Impatient though they were to get on, they slowed their pace, looking in shop windows, even pausing at a wine booth. There, over the rim of his beaker, Ezio caught sight of a tall, athletically built blond woman dressed in a good but unassuming dark green robe of some lightweight material. She’d be able to move fast in clothes like that if the need arose.

“I’ve got her,” he said.

They both scanned the wall of the building against which the booth was erected. It was a new place, constructed in the fashionably rusticated style of large roughened slabs of stone separated by sunken joints. At intervals, iron rings for tethering horses had been set into the wall.

It was perfect.

They made their way to the back of the booth but there was no way out there.

“We’ll have to be quick,” said Machiavelli.

“Watch me!” replied Ezio, putting his beaker down on a table near the entrance.

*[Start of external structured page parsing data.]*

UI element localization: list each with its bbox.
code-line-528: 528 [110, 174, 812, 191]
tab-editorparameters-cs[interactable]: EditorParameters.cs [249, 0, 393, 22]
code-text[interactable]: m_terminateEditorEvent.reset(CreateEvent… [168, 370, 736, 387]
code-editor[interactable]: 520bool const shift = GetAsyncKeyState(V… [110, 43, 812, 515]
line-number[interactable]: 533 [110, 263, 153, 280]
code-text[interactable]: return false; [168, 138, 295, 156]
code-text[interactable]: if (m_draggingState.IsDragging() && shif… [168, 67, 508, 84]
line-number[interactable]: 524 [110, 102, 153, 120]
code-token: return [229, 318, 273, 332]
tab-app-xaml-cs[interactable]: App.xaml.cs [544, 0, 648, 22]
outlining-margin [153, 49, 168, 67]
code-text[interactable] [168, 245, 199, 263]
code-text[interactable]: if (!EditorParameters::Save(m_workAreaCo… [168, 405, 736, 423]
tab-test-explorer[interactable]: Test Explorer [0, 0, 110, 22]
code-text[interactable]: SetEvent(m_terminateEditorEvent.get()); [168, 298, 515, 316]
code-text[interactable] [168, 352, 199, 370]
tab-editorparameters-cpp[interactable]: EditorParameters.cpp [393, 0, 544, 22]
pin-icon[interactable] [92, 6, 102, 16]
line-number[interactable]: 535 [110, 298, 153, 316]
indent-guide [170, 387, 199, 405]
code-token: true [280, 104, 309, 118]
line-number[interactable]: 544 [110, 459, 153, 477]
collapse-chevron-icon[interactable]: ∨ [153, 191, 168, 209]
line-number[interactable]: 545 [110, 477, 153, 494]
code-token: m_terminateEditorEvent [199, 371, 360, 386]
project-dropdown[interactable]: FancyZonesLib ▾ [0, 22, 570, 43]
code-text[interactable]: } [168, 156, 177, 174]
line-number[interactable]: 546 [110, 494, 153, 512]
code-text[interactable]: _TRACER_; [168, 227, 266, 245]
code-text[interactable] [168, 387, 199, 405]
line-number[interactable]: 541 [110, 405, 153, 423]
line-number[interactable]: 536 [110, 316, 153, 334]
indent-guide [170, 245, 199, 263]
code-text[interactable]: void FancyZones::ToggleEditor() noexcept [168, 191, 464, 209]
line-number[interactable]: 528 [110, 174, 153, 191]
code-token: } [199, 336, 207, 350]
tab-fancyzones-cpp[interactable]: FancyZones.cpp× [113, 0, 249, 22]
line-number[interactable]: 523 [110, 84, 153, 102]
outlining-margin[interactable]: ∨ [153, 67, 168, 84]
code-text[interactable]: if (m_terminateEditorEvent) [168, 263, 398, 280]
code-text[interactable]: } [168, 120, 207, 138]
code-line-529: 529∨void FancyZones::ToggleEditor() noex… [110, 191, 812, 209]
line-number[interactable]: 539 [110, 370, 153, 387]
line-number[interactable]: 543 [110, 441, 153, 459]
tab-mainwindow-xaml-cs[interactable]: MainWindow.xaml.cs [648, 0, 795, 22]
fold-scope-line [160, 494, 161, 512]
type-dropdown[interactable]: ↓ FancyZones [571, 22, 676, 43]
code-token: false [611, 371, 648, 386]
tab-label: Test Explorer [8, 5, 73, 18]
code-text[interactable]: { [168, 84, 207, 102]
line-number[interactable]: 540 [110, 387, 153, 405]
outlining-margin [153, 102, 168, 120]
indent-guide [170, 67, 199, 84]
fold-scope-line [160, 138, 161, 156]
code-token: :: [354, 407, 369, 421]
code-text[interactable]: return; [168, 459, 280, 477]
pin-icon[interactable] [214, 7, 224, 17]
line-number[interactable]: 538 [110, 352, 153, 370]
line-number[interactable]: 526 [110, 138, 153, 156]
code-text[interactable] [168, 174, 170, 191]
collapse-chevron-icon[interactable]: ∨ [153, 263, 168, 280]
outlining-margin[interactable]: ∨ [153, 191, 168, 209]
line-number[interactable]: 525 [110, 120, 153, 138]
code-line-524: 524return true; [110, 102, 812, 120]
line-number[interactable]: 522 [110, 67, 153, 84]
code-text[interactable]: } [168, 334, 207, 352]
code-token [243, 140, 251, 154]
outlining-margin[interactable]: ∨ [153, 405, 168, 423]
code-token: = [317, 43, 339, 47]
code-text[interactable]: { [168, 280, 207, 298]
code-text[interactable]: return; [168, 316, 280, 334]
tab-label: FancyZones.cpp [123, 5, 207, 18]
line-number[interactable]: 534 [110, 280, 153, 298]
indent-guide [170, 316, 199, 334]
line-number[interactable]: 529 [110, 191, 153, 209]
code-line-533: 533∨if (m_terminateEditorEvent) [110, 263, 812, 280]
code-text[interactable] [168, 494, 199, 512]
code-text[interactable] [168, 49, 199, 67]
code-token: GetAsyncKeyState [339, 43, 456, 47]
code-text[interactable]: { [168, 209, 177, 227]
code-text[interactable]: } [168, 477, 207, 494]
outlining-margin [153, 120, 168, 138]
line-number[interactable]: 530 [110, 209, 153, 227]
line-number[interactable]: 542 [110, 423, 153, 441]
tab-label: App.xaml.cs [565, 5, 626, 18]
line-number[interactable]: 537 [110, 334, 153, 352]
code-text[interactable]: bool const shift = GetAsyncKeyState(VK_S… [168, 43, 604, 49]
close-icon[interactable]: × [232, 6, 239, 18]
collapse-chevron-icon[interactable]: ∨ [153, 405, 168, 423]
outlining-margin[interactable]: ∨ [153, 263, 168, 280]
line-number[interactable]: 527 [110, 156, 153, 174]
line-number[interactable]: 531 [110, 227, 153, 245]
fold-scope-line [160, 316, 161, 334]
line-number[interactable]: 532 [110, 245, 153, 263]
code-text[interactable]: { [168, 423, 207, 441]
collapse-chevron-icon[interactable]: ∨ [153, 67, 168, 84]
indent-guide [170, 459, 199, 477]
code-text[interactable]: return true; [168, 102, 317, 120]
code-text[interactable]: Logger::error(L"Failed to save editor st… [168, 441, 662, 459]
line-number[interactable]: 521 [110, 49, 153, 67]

A few seconds later he was halfway up the wall, with Machiavelli close behind. Bystanders gaped as the two men, their capes fluttering in the breeze, disappeared over the rooftops, leaping across alleyways and streets, and sending tiles skittering down, to smash on the cobbles or flop in the mud of unmade lanes as the people below ducked or jumped out of the way.

Even if she’d been able to, the woman couldn’t climb vertical walls, however conveniently easy they were, in a long skirt, but Ezio saw that her dress had a carefully disguised slit to the thigh on one side, enabling her to run, and she was tearing through the streets after them, thrusting aside anyone who got in her way. Whoever she was, she was well trained.

But at last they lost her. Breathing hard, they came to a halt on the roof of San Niccolò de Portiis and lay down flat, keenly scanning the streets below. There seemed to be no one unduly suspicious among the various citizens in the streets, though Ezio thought he recognized two of La Volpe’s thieves working the crowd, using sharp little knives to cut purses. Presumably two not selected to go out into the surrounding countryside, but he’d have to ask Gilberto about it later.

“Let’s go down,” suggested Machiavelli.

“No—it’s easier to stay out of sight up here and we haven’t far to go.”

“She didn’t seem to have much trouble following us. Lucky for us there was that roof with a high wall around it, where we could change direction without her noticing.”

Ezio nodded. Whoever she was, she’d be reporting back by now. He wished she were on his side. As things stood, they’d have to get to the large apartment Giulia kept in Rome fast, and then out of the Quirinale district. Maybe he should detail a couple of his recruits to watch their backs on any future forays. The Borgia diehards were lying low under the new Pope’s tough regime—but only to lull the authorities into a false sense of security.